The Barclays Data Science Hackathon: Building Retail Recommender Systems based on Customer Shopping Behaviour

From Data Science Milan meetup event:

In the depths of the last cold, wet British winter, the Advanced Data Analytics team from Barclays escaped to a villa on Lanzarote, Canary Islands, for a one week hackathon where they collaboratively developed a recommendation system on top of Apache Spark.

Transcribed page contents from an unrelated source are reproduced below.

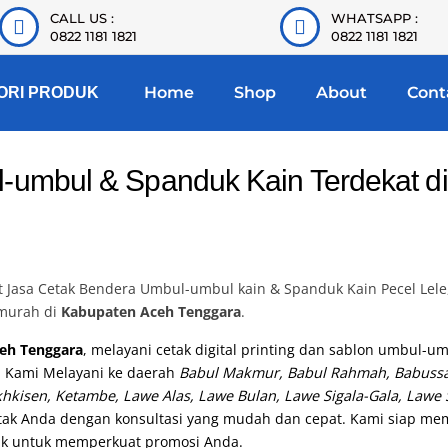
CALL US :
WHATSAPP :
0822 1181 1821
0822 1181 1821
Home
Shop
About
Cont
ORI PRODUK
-umbul & Spanduk Kain Terdekat d
Jasa Cetak Bendera Umbul-umbul kain & Spanduk Kain Pecel Lele
 murah di
Kabupaten Aceh Tenggara
.
eh Tenggara
, melayani cetak digital printing dan sablon umbul-um
. Kami Melayani ke daerah
Babul Makmur, Babul Rahmah, Babussal
hkisen, Ketambe, Lawe Alas, Lawe Bulan, Lawe Sigala-Gala, Law
 cetak Anda dengan konsultasi yang mudah dan cepat. Kami siap m
k untuk memperkuat promosi Anda.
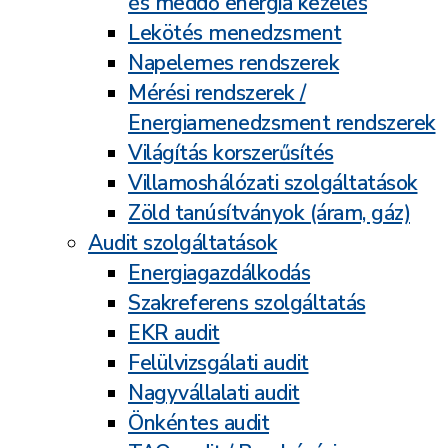
és meddő energia kezelés
Lekötés menedzsment
Napelemes rendszerek
Mérési rendszerek /
Energiamenedzsment rendszerek
Világítás korszerűsítés
Villamoshálózati szolgáltatások
Zöld tanúsítványok (áram, gáz)
Audit szolgáltatások
Energiagazdálkodás
Szakreferens szolgáltatás
EKR audit
Felülvizsgálati audit
Nagyvállalati audit
Önkéntes audit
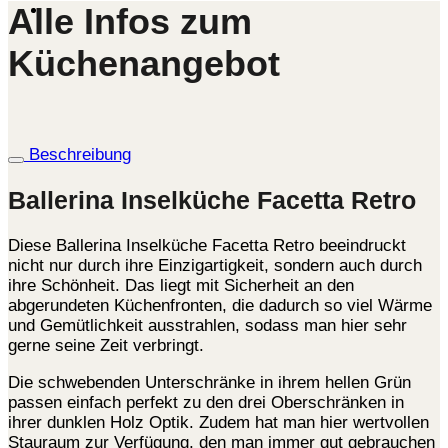
Alle Infos zum
Küchenangebot
Beschreibung
Ballerina Inselküche Facetta Retro
Diese Ballerina Inselküche Facetta Retro beeindruckt
nicht nur durch ihre Einzigartigkeit, sondern auch durch
ihre Schönheit. Das liegt mit Sicherheit an den
abgerundeten Küchenfronten, die dadurch so viel Wärme
und Gemütlichkeit ausstrahlen, sodass man hier sehr
gerne seine Zeit verbringt.
Die schwebenden Unterschränke in ihrem hellen Grün
passen einfach perfekt zu den drei Oberschränken in
ihrer dunklen Holz Optik. Zudem hat man hier wertvollen
Stauraum zur Verfügung, den man immer gut gebrauchen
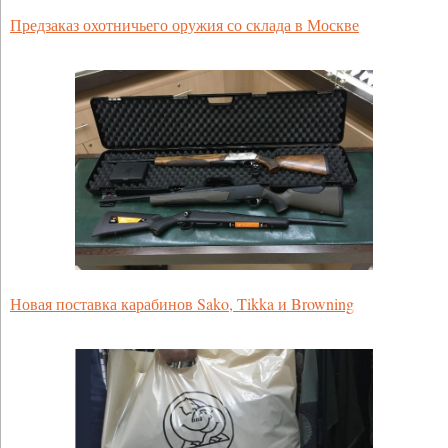
Предзаказ охотничьего оружия со склада в Москве
Новая поставка карабинов Sako, Tikka и Browning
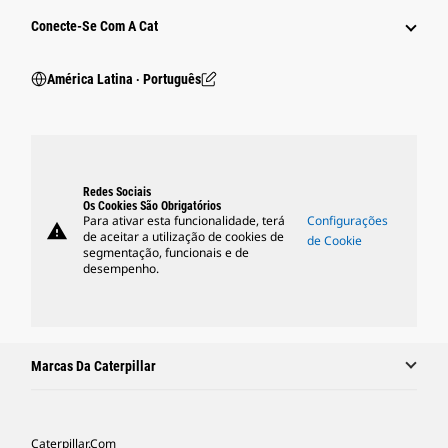
Conecte-Se Com A Cat
América Latina ‧ Português
Redes Sociais
Os Cookies São Obrigatórios
Para ativar esta funcionalidade, terá
Configurações
warning
de aceitar a utilização de cookies de
de Cookie
segmentação, funcionais e de
desempenho.
Marcas Da Caterpillar
Caterpillar.com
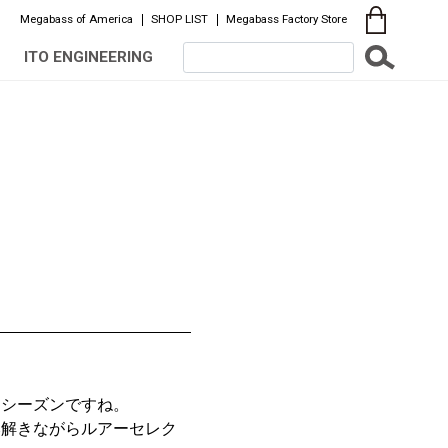
Megabass of America
SHOP LIST
Megabass Factory Store
ITO ENGINEERING
るシーズンですね。
み解きながらルアーセレク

The contest consisted on using Bristol customer shopping behaviour data to make personalised recommendations in a sort of Kaggle-like competition where each team’s goal was to build an MVP and then repeatedly iterate on it using common interfaces defined by a specifically built framework.
The talk will cover:

• How to rapidly prototype in Spark (via the native Scala API) on your laptop and magically scale to a production cluster without huge re-engineering effort.

• The benefits of doing type-safe ETLs representing data in hybrid, and possibly nested, structures like case classes.

• Enhanced collaboration and fair performance comparison by sharing ad-hoc APIs plugged into a common evaluation framework.

• The co-existence of machine learning models available in MLlib and domain-specific bespoke algorithms implemented from scratch.

• A showcase of different families of recommender models (business-to-business similarity, customer-to-customer similarity, matrix factorisation, random forest and ensembling techniques).

• How Scala (and functional programming) helped our cause.